He won't do homework or reading with her. With the current 50.50 split I get 3 days one week of custody time and 4 days the next. So some weeks she has her weeks worth of home work to squeeze in on 3 days. She's exhasuted and it just isn't fair on her. 

He won't put her to bed on time, or drop her off on time. On sunday night when he drops her back to me- it's usually 7 o clock and she wont have been fed or bathed. Her bedtime here is 7. On his nights she's sometimes in bed for 9, if I'm lucky and he wakes her up at 6 to drop her off at my mums as he starts work at 7.

I honestly feel like he just wants her for the fun stuff, and she's suffering because of it. In turn my time with her suffers as I'm stuck squeezing in homework and cardio. 

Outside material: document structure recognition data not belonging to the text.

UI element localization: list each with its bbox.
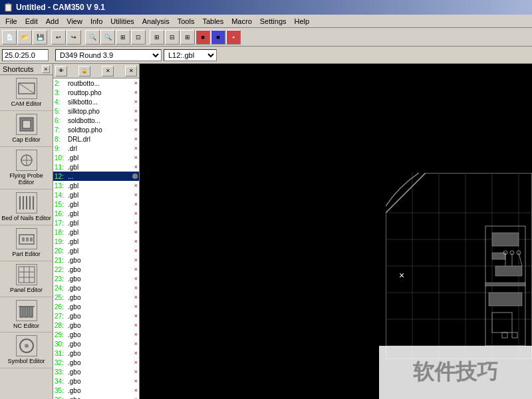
grid-button[interactable]: ⊞ (150, 30, 164, 45)
menu-item-edit[interactable]: Edit (21, 16, 42, 27)
layer-visibility-icon[interactable]: × (134, 247, 138, 254)
layer-visibility-icon[interactable]: × (134, 154, 138, 161)
shortcut-item-6[interactable]: NC Editor (0, 297, 53, 333)
shortcut-item-3[interactable]: Bed of Nails Editor (0, 190, 53, 225)
layer-row[interactable]: 32:.gbo× (53, 358, 139, 367)
menu-item-view[interactable]: View (63, 16, 86, 27)
layer-row[interactable]: 25:.gbo× (53, 293, 139, 302)
layer-row[interactable]: 5:silktop.pho× (53, 106, 139, 116)
shortcut-item-5[interactable]: Panel Editor (0, 261, 53, 297)
layer-visibility-icon[interactable]: × (134, 182, 138, 189)
layer-row[interactable]: 16:.gbl× (53, 209, 139, 218)
fill-button[interactable]: ▪ (226, 30, 241, 45)
new-button[interactable]: 📄 (2, 30, 17, 45)
layer-row[interactable]: 7:soldtop.pho× (53, 125, 139, 134)
layer-row[interactable]: 24:.gbo× (53, 283, 139, 293)
layer-visibility-icon[interactable]: × (134, 108, 138, 114)
grid2-button[interactable]: ⊟ (165, 30, 180, 45)
layer-visibility-icon[interactable]: × (134, 126, 138, 133)
layer-visibility-icon[interactable]: × (134, 387, 138, 394)
layer-del-button[interactable]: ✕ (102, 66, 114, 76)
layer-row[interactable]: 30:.gbo× (53, 339, 139, 348)
layer-visibility-icon[interactable]: × (134, 238, 138, 245)
layer-visibility-icon[interactable]: × (134, 396, 138, 399)
layer-visibility-icon[interactable]: × (134, 219, 138, 226)
layer-row[interactable]: 18:.gbl× (53, 227, 139, 237)
layer-row[interactable]: 8:DRL.drl× (53, 134, 139, 144)
snap-button[interactable]: ⊞ (180, 30, 195, 45)
layer-visibility-icon[interactable]: × (134, 285, 138, 291)
menu-item-settings[interactable]: Settings (256, 16, 291, 27)
layer-visibility-icon[interactable]: × (134, 322, 138, 329)
shortcuts-close-button[interactable]: × (42, 65, 50, 73)
undo-button[interactable]: ↩ (51, 30, 66, 45)
layer-visibility-icon[interactable]: × (134, 266, 138, 273)
layer-visibility-icon[interactable]: × (134, 313, 138, 319)
layer-visibility-icon[interactable]: × (134, 257, 138, 263)
menu-item-file[interactable]: File (1, 16, 21, 27)
layer-row[interactable]: 26:.gbo× (53, 302, 139, 311)
menu-item-analysis[interactable]: Analysis (138, 16, 174, 27)
layer-visibility-icon[interactable]: × (134, 145, 138, 152)
layer-row[interactable]: 22:.gbo× (53, 265, 139, 274)
layer-row[interactable]: 34:.gbo× (53, 376, 139, 386)
menu-item-info[interactable]: Info (86, 16, 106, 27)
canvas-area[interactable]: × 软件技巧 (140, 64, 532, 399)
layer-row[interactable]: 11:.gbl× (53, 162, 139, 172)
layer-lock-button[interactable]: 🔒 (78, 66, 90, 76)
layer-visibility-icon[interactable]: × (134, 340, 138, 347)
layer-row[interactable]: 6:soldbotto...× (53, 116, 139, 125)
coord-input[interactable] (2, 49, 49, 61)
shortcut-item-0[interactable]: CAM Editor (0, 75, 53, 111)
zoom-fit-button[interactable]: ⊞ (116, 30, 130, 45)
layer-row[interactable]: 14:.gbl× (53, 190, 139, 200)
layer-row[interactable]: 10:.gbl× (53, 153, 139, 162)
layer-row[interactable]: 9:.drl× (53, 144, 139, 153)
menu-item-utilities[interactable]: Utilities (106, 16, 138, 27)
layer-row[interactable]: 21:.gbo× (53, 255, 139, 265)
menu-item-help[interactable]: Help (291, 16, 314, 27)
zoom-area-button[interactable]: ⊡ (131, 30, 146, 45)
layer-row[interactable]: 12:... (53, 172, 139, 181)
layer-row[interactable]: 33:.gbo× (53, 367, 139, 376)
layer-row[interactable]: 3:routtop.pho× (53, 88, 139, 97)
menu-item-add[interactable]: Add (42, 16, 63, 27)
layer-visibility-icon[interactable]: × (134, 359, 138, 366)
layer-row[interactable]: 20:.gbl× (53, 246, 139, 255)
zoom-in-button[interactable]: 🔍 (85, 30, 100, 45)
save-button[interactable]: 💾 (33, 30, 47, 45)
layer-visibility-icon[interactable]: × (134, 294, 138, 301)
layer-row[interactable]: 15:.gbl× (53, 200, 139, 209)
layer-visibility-icon[interactable]: × (134, 192, 138, 198)
open-button[interactable]: 📂 (17, 30, 32, 45)
layer-visibility-icon[interactable]: × (134, 331, 138, 338)
aperture-select[interactable]: D349 Round 3.9 (55, 49, 162, 61)
layer-visibility-icon[interactable]: × (134, 350, 138, 356)
layer-visibility-icon[interactable]: × (134, 89, 138, 96)
layer-row[interactable]: 27:.gbo× (53, 311, 139, 321)
layer-row[interactable]: 4:silkbotto...× (53, 97, 139, 106)
layer-visibility-icon[interactable]: × (134, 275, 138, 282)
layer-panel-close-button[interactable]: ✕ (125, 66, 137, 76)
layer-row[interactable]: 2:routbotto...× (53, 78, 139, 88)
layer-visibility-icon[interactable]: × (134, 201, 138, 207)
menu-item-tools[interactable]: Tools (174, 16, 199, 27)
shortcut-item-7[interactable]: Symbol Editor (0, 332, 53, 368)
layer-visibility-icon[interactable]: × (134, 136, 138, 142)
layer-visibility-icon[interactable]: × (134, 80, 138, 86)
layer-visibility-icon[interactable]: × (134, 303, 138, 310)
layer-row[interactable]: 13:.gbl× (53, 181, 139, 190)
zoom-out-button[interactable]: 🔍 (100, 30, 115, 45)
layer-button[interactable]: ■ (196, 30, 210, 45)
layer-visibility-icon[interactable]: × (134, 117, 138, 124)
layer-visibility-icon[interactable]: × (134, 98, 138, 105)
shortcut-item-4[interactable]: Part Editor (0, 225, 53, 261)
layer-select[interactable]: L12:.gbl (164, 49, 217, 61)
layer-list[interactable]: 2:routbotto...×3:routtop.pho×4:silkbotto… (53, 78, 139, 399)
layer-row[interactable]: 17:.gbl× (53, 218, 139, 227)
layer-visibility-icon[interactable]: × (134, 164, 138, 170)
redo-button[interactable]: ↪ (66, 30, 81, 45)
layer-row[interactable]: 28:.gbo× (53, 321, 139, 330)
layer-row[interactable]: 23:.gbo× (53, 274, 139, 283)
color-button[interactable]: ■ (211, 30, 225, 45)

Would any of this hold up in court? I just want to check that I'm seeing things clearly and not seeing them through the eyes of a bitter ex. Sorry this is so long!

Beckett


----------



## Ceejay123

Hey - I'm not a single parent either. But as you've had no replies, I thought I'd chime in with my OH's experience (Separated from his eldest's Mum). He went to court for access and has weekends and holidays as requested. So it's a completely different situation. I can understand Dad's that feel the need to be 'fun' when they have their child every now and then, but when they have them half of the time - That's not realistic. It's unfair on her as you've said. 

My OH does a lot of taking his son out, buying him things, taking him out for meals and spoiling him etc - but just because he has him something like 25% of the time and wants to make it special. 

But don't get me wrong - his LO still has a shower at ours, He's been looking into clubs, though that's difficult with the arrangement he has. We buy maths/literacy books each year which his LO fills in; he makes Christmas/Birthday/Mothers day cards with both of the kids too. And he's always dropped off on time.

It sounds to me like you ex has very little respect for you and thinks that those things are non-essentials. Does he have a partner? I know in our situation, my OH is very much 'Fun Daddy'. He play fights with the kids nightly, throws them round (They flipping love it -.-). He takes them out to the park to play with remote control cars/buys them.. every single little thing they even glance at when we're out - Drives me insane. . He takes our oldest swimming every week. I'm probably much more boring - but I get things done. I bake cakes with the kids, make pizzas.. Make sure meals are at the right time. I bath/shower/blowdry the kids hair(Although he did this last time, haha), make sure that they brush their teeth and are wearing clean socks. Maybe if your OH had a partner/other kids, this would improve? It sounds like he enjoys being fun Daddy, which isn't realistic when there's no other parent in the house. x


----------



## Ginag88

I know this post is old. I was wondering if you ended up going to court as I just came out of a similar situation n landed into another one with my ex


----------